24 May 2024 | Tianwei Yin, Michaël Gharbi, Taesung Park, Richard Zhang, Eli Shechtman, Frédo Durand, William T. Freeman
The paper "Improved Distribution Matching Distillation for Fast Image Synthesis" introduces DMD2, an advanced technique for distilling expensive diffusion models into efficient one-step generators. DMD2 addresses the limitations of the original Distribution Matching Distillation (DMD) method by eliminating the need for a regression loss, which was computationally expensive and limited the quality of the distilled model. The key contributions of DMD2 include:
1. **Removing the Regression Loss**: DMD2 eliminates the need for a regression loss, reducing computational costs and allowing for more flexible and scalable training.
2. **Stabilizing Distribution Matching**: A two-time-scale update rule is introduced to stabilize the training of the fake diffusion critic, addressing the instability caused by the removal of the regression loss.
3. **Integrating GAN Loss**: A GAN loss is integrated into the distillation procedure to improve the quality of the distilled model by training it on real data, mitigating the limitations of the teacher model.

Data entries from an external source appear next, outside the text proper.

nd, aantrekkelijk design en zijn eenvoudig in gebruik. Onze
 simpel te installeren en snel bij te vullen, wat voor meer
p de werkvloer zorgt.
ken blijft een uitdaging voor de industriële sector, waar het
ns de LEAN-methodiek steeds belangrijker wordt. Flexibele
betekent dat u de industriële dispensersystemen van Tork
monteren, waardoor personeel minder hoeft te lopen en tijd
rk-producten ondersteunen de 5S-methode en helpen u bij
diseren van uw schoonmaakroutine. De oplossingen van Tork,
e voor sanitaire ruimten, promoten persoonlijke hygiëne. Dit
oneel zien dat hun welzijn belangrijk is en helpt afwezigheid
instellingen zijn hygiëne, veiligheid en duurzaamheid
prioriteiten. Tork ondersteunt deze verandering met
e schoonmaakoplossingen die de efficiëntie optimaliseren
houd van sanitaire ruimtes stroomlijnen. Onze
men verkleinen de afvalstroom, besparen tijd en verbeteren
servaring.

4. **Supporting Multi-step Sampling**: DMD2 introduces a new training procedure that enables multi-step sampling in the student model, addressing the training-inference input mismatch by simulating inference-time generator samples during training.

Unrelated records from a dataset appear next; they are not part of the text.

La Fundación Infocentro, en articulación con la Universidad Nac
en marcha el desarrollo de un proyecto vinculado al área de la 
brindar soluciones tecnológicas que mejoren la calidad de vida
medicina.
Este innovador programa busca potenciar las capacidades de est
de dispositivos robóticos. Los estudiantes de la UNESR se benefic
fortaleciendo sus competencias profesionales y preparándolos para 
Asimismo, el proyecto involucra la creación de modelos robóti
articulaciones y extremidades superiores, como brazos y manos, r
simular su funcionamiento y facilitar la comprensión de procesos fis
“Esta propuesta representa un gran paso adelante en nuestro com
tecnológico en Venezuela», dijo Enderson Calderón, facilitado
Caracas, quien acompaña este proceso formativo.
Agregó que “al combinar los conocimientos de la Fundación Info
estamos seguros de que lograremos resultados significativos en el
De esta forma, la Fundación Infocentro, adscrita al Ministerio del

The authors evaluate DMD2 on several benchmarks, including class-conditional image generation on ImageNet-64x64 and text-to-image synthesis on COCO 2014. The results show that DMD2 achieves state-of-the-art performance in one-step image generation, with FID scores of 1.28 on ImageNet-64x64 and 8.35 on zero-shot COCO 2014, surpassing the original teacher model despite a 500× reduction in inference cost. Additionally, DMD2 is shown to generate high-quality megapixel images by distilling from SDXL, demonstrating exceptional visual quality among few-step methods. The authors release their code and pre-trained models to facilitate further research.The paper "Improved Distribution Matching Distillation for Fast Image Synthesis" introduces DMD2, an advanced technique for distilling expensive diffusion models into efficient one-step generators. DMD2 addresses the limitations of the original Distribution Matching Distillation (DMD) method by eliminating the need for a regression loss, which was computationally expensive and limited the quality of the distilled model. The key contributions of DMD2 include:
1. **Removing the Regression Loss**: DMD2 eliminates the need for a regression loss, reducing computational costs and allowing for more flexible and scalable training.

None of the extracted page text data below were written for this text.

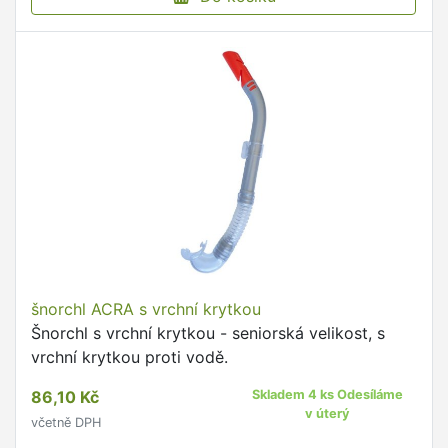
šnorchl ACRA s vrchní krytkou
Šnorchl s vrchní krytkou - seniorská velikost, s
vrchní krytkou proti vodě.
86,10 Kč
Skladem 4 ks Odesíláme
v úterý
včetně DPH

2. **Stabilizing Distribution Matching**: A two-time-scale update rule is introduced to stabilize the training of the fake diffusion critic, addressing the instability caused by the removal of the regression loss.
3. **Integrating GAN Loss**: A GAN loss is integrated into the distillation procedure to improve the quality of the distilled model by training it on real data, mitigating the limitations of the teacher model.
4. **Supporting Multi-step Sampling**: DMD2 introduces a new training procedure that enables multi-step sampling in the student model, addressing the training-inference input mismatch by simulating inference-time generator samples during training.
The authors evaluate DMD2 on several benchmarks, including class-conditional image generation on ImageNet-64x64 and text-to-image synthesis on COCO 2014. The results show that DMD2 achieves state-of-the-art performance in one-step image generation, with FID scores of 1.28 on ImageNet-64x64 and 8.35 on zero-shot COCO 2014, surpassing the original teacher model despite a 500× reduction in inference cost. Additionally, DMD2 is shown to generate high-quality megapixel images by distilling from SDXL, demonstrating exceptional visual quality among few-step methods. The authors release their code and pre-trained models to facilitate further research.